Кудрявая, что ж ты не рада
Веселому пенью гудка?
Б. Корнилов
Шальной неумолкающий ветер расчесывает Сильфийские Холмы. Солнце бельмом заволокла дымка, тени на земле приглушились, поблекли.
Пейзажи Сильфийских, или, как их называют местные, Ветряных Холмов значительно уступают Принамкскому краю в живописности: пустоши в сорных травах, да кедровые леса на юго-востоке. Нет возделанных полей, фруктовых рощ, сел и городов. Только разбросаны по возвышенностям белокаменные усадьбы, а при них — небольшие огороды и чахлые сады.

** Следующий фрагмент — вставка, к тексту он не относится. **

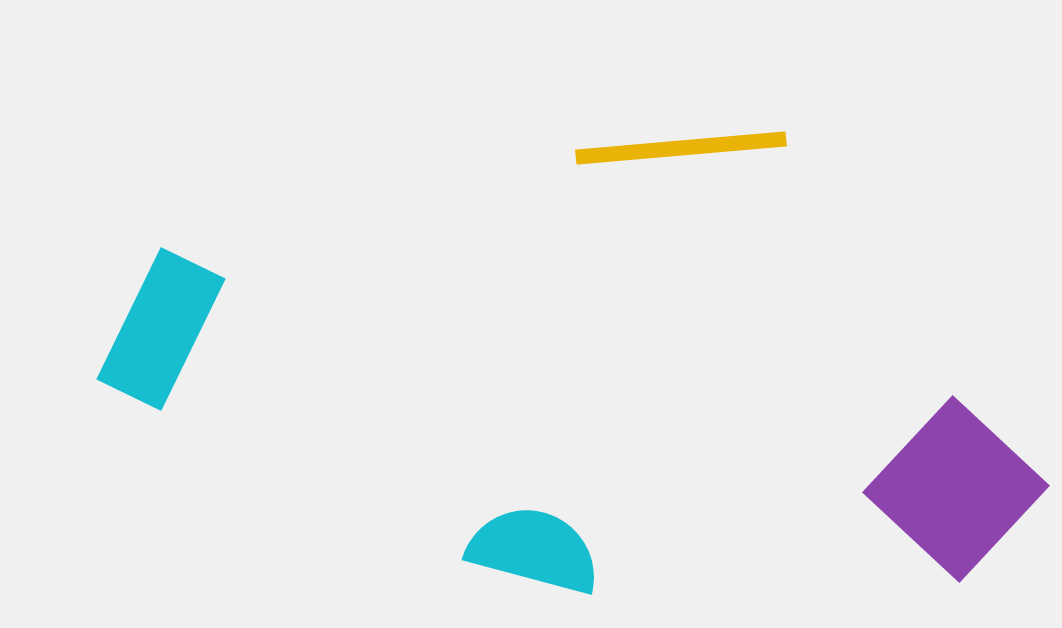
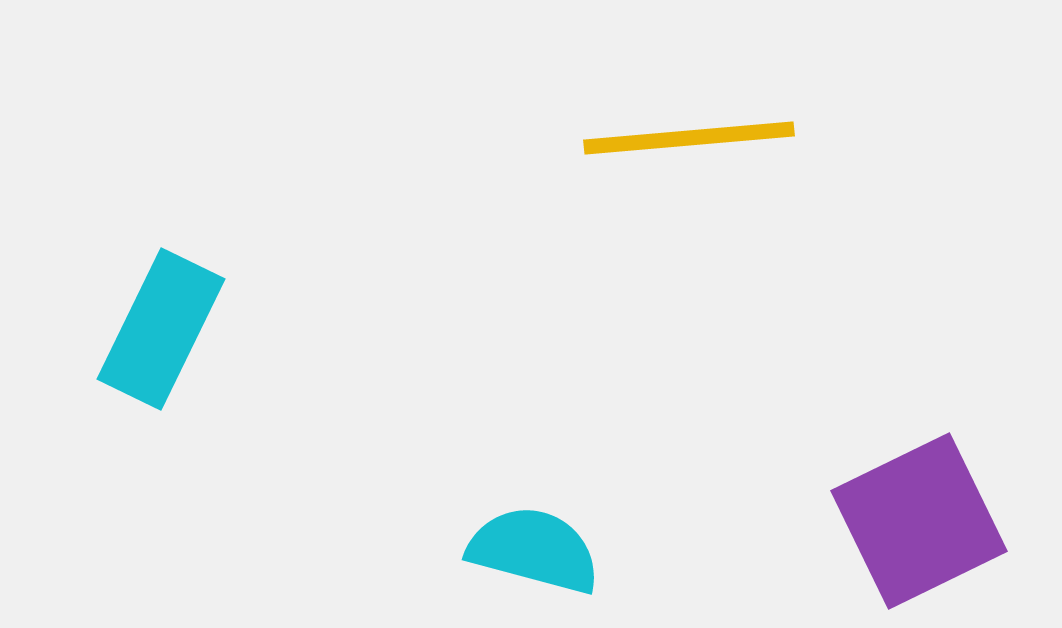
yellow line: moved 8 px right, 10 px up
purple square: moved 37 px left, 32 px down; rotated 21 degrees clockwise
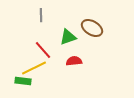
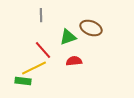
brown ellipse: moved 1 px left; rotated 10 degrees counterclockwise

На самом большом холме сияет перламутром и белизной колонн резиденция верховного — правителя сильфов. Рядом разбит главный сад, крошечный и бедный по Принамкским меркам, но для Холмов поистине роскошный. Неподалеку от резиденции размещены ученый дом, где изобретают новые модели быстролетных досок, библиотека, склады, у которых каждую неделю проводятся ярмарки, академия искусств и шестнадцать корпусов тайной канцелярии. Корпусам возвышенности уже не хватает, поэтому половина из них стоит в низине, а еще два словно взбираются на соседний холм.
Иного зрелища на Холмах не найти. Даже дорог толком нет, поскольку все население перемещается по воздуху. На юге — Принамкская граница и кусок дареной Орденом земли, отведенный под поля. С востока на запад Холмы пересекает речка Сильфука, у местных зовущаяся Хрустальной. Далеко на юго-западе Сильфука впадает в Принамку, вместе с ее водами делает крутой поворот и снова бежит на восток, в Доронское море.
Было два часа пополудни. Юрген Эв, словно молодой ветерок, взлетел вверх по лестнице родной усадьбы, держа доску подмышкой. Он не был дома уже две недели.